Friday, March 11, 2022

Rearrange String k Distance Apart very easy O(n) solution

Problem description:

Given a non-empty string s and an integer k, rearrange the string such that the same characters are at least distance k from each other.
All input strings are given in lowercase letters. If it is not possible to rearrange the string, return an empty string "".
 
Example 1:
Input: s = "aabbcc", k = 3
Output: "abcabc"
Explanation:
The same letters are at least distance 3 from each other.
Example 2:
Input: s = "aaabc", k = 3
Output: ""
Explanation:
It is not possible to rearrange the string.
Example 3:
Input: s = "aaadbbcc", k = 2
Output: "bacabcd"
Explanation:
Another possible answer is: "abcabcda"
The same letters are at least distance 2 from each other.
 

 (Update: There is a much simpler construction, which I posted here. I'll update the article when I have time.)

After I solved this problem, It's funny to see that people used all kinds of complicated data structures for this problem, e.g. heap (priority queue), hash map, etc.

In fact, there is an extremely simple algorithm that doesn't need any of them and runs in O(n) time by construction.
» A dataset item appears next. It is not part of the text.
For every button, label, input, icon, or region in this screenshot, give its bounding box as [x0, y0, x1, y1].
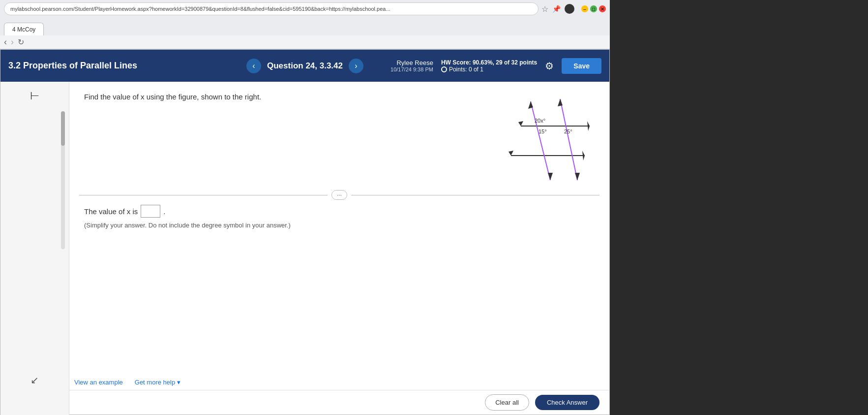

Let's look at the problem. We must separate the same characters by distance at least k, so let's simply cut it into n/k pieces, each has length k. The last one must have length n%k, and it looks like this:

The most problematic character is, of course, the one that shows up the most. So first we count the frequency of the characters, and sort in descending order (sorting has complexity O(n lg n), but since the number of characters in a string are upper-bounded by a constant, it's considered O(1) here).

We simply put the first character in the front of each substring. If the frequency is more than the number of substrings, then it's impossible.

Next, we simply put the second character in the next empty place, continuing from where the last character was put. E.g, if we have 6 of 'x' and 5 of 'y', and 8 substrings, then after filling in the first two characters, the substrings are

xy
xy
xy
x
x
x
y
y

It would violate the condition if the last 'y' reaches or goes beyond the substring above the first 'y' - but it won't happen, since the frequency of the second character must be equal or smaller than the first one, so if that happens, then it must happen to the first character which is before it. Since we must check if the frequency of the first character is more than the number of substrings, we would've already noticed that it's impossible. And if they all have the same length n/k(+1), then 'y' would just fill in all the substrings from the first to the last as well, so there won't be any problems either!

Now we can fill in the characters from top to bottom, when it's full we move to the right. If n%k==0, that's all we need to do!

It would be a little more complicated if n%k!=0. Let's see what happens.

When we reach the point where the first n%k columns are full, and part of the next column is occupied, if the next character has frequency n/k, it will become a failure, because the last character will be right above the row of the first character, and it's one space to the right, so the distance is k-1:
So, how do we prevent this?
Since we know that if this character has frequency n/k+1 then it's impossible (we simply return empty string), we can guarantee that the frequency of this character is at most n/k. So, if we start from a new column, there wouldn't be any problem like this, just like what we did in the beginning! And we can bring the last few characters back to where we skipped!
Does this work? Yes, if there are enough columns. But if not, it may still cause a failure:
Suppose after we filled in the first n%k columns, and we skip the partially filled column, and we fill the empty column next to it with the next character, x. Then we keep going with the next character, y, which is the last character. Now, if we bring it back to the empty space, they will be to the left of the first few y's!

So, how can we fix it?








Notice that it's because the last few characters are brought from the top to the bottom, but the first few characters were already in the bottom, maybe we can change the direction! If we go from bottom to top, is this going to fix the problem?
Yes! This time, even if the character has frequency n/k, its tail wouldn't reach its head because of the same reasoning that we stated in the beginning. And we can simply move the last part to the front! Even if there's only one extra column, it wouldn't cause any trouble:







But hey, remember that the rows are strings, it seems a little too complicated to fill in the first n%k+1 columns, then skip some of the characters, fill the columns after it, then come back and fill in the last few characters from where we skipped. Can we do it in a better way?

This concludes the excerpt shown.